(Document layout analysis data)
☆ ☆ ☆

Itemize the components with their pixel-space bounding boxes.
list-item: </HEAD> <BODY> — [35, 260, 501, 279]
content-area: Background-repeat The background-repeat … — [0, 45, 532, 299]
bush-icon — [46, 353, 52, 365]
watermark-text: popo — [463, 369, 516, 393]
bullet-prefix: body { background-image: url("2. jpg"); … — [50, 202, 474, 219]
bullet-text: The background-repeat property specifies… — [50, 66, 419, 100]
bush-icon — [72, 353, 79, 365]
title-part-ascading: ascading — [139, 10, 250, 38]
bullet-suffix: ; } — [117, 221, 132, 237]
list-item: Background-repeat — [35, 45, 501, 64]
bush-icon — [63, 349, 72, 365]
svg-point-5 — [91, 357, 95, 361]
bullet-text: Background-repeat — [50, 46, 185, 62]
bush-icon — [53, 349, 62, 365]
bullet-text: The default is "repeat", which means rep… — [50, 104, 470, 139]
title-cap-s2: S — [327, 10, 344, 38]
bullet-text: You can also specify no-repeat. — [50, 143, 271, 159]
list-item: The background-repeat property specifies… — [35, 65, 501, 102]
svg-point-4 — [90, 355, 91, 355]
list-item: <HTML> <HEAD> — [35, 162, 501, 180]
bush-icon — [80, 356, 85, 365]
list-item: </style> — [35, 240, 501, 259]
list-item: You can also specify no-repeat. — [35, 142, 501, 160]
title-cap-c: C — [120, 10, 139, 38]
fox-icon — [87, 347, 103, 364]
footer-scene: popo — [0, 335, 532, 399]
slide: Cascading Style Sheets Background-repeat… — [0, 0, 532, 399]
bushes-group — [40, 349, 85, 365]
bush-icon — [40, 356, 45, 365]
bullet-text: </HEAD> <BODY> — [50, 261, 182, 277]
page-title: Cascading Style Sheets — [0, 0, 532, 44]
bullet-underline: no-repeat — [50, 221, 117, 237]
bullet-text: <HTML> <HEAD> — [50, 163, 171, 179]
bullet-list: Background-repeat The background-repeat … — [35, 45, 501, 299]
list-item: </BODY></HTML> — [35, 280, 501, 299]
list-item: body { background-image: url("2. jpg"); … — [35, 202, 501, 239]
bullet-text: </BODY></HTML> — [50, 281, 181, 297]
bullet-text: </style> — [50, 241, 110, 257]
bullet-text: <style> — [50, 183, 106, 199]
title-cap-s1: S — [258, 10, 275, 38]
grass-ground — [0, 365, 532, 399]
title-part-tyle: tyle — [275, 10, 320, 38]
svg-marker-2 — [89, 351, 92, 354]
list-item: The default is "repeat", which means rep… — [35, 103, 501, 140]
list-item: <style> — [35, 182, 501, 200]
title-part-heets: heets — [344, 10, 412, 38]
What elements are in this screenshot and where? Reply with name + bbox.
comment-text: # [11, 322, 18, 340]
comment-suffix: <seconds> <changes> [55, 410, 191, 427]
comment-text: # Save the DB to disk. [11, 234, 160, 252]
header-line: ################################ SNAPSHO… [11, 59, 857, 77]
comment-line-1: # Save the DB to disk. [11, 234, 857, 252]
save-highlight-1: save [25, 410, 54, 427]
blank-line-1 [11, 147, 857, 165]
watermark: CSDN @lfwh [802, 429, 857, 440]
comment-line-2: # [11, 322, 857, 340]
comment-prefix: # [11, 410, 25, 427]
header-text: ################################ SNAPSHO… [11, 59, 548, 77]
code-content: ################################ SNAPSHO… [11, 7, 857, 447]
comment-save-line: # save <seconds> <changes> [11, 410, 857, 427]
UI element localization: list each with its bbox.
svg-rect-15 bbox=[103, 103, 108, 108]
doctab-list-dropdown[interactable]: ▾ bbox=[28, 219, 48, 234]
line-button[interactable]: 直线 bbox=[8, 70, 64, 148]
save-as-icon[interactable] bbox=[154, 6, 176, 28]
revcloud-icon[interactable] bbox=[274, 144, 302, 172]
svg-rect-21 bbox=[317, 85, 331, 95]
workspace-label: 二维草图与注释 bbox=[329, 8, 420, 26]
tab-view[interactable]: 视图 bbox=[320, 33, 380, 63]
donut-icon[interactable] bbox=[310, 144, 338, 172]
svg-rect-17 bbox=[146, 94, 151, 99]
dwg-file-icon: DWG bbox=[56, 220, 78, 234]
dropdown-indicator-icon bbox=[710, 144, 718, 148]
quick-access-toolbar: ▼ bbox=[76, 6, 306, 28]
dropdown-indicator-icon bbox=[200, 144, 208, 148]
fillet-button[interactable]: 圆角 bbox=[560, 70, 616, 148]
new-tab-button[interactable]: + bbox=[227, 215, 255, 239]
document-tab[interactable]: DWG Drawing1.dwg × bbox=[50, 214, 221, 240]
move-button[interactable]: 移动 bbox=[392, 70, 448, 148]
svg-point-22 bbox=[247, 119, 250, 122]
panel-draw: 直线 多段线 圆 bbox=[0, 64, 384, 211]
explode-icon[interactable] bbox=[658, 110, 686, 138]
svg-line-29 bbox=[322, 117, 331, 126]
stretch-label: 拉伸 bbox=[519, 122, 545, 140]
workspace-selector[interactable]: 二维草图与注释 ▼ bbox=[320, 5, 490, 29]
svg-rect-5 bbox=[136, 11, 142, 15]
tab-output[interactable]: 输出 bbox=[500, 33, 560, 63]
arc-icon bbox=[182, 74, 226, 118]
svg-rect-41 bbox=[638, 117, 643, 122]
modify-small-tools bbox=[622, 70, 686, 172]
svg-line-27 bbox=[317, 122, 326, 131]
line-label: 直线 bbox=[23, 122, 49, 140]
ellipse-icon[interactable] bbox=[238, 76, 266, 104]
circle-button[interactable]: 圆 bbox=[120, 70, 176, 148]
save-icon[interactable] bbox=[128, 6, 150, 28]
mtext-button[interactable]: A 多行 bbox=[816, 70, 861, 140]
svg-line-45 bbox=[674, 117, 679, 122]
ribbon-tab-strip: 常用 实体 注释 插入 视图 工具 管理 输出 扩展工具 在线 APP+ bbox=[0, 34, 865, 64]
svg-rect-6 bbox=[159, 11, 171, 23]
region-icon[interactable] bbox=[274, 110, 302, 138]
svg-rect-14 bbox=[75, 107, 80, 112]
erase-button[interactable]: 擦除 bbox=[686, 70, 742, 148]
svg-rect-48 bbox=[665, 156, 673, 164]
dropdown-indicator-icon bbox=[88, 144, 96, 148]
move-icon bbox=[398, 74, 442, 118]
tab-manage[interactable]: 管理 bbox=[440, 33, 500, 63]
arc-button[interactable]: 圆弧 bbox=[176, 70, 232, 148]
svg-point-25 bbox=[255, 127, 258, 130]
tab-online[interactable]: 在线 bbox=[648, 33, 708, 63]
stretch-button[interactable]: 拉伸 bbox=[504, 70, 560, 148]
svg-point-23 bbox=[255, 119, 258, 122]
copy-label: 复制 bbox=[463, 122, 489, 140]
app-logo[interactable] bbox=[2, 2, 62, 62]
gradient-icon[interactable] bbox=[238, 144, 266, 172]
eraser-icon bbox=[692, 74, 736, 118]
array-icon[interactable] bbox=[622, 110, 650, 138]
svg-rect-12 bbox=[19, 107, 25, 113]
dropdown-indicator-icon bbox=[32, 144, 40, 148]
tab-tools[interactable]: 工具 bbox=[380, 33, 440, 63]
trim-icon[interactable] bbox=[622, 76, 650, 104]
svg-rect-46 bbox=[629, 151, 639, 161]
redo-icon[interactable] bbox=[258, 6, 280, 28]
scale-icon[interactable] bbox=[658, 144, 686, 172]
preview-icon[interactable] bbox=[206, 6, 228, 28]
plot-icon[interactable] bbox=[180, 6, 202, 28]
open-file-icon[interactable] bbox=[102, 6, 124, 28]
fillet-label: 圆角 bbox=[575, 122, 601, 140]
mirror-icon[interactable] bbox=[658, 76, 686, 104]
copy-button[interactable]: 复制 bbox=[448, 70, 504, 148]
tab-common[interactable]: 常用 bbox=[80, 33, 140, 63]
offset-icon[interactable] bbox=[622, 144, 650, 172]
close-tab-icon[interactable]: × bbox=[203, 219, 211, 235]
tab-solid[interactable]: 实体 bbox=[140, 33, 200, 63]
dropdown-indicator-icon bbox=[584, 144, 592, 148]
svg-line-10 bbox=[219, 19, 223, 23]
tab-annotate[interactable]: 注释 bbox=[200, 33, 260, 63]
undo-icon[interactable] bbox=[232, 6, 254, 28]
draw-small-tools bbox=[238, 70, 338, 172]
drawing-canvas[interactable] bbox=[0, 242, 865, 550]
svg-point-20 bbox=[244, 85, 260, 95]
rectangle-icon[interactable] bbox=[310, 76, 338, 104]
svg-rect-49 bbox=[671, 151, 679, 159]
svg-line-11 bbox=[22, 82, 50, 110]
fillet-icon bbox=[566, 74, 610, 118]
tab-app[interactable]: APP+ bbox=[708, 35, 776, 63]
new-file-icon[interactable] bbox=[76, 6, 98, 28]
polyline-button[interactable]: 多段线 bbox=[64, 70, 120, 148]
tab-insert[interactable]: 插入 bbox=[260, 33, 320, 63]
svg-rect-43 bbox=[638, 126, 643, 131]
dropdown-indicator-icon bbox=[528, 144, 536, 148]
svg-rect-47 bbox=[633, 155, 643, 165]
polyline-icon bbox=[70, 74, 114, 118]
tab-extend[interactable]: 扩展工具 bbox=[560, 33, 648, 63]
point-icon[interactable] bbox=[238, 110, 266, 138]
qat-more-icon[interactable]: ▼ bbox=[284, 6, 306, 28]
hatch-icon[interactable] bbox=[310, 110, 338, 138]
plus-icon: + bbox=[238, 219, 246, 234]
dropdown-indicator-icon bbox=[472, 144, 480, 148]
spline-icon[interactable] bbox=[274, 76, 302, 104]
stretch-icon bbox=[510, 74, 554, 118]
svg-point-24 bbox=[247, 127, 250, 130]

☆ ☆ ☆

Above are the records; copy every line in them that holds the word "which".

bullet-text: The default is "repeat", which means rep… — [50, 104, 470, 139]
list-item: The default is "repeat", which means rep… — [35, 103, 501, 140]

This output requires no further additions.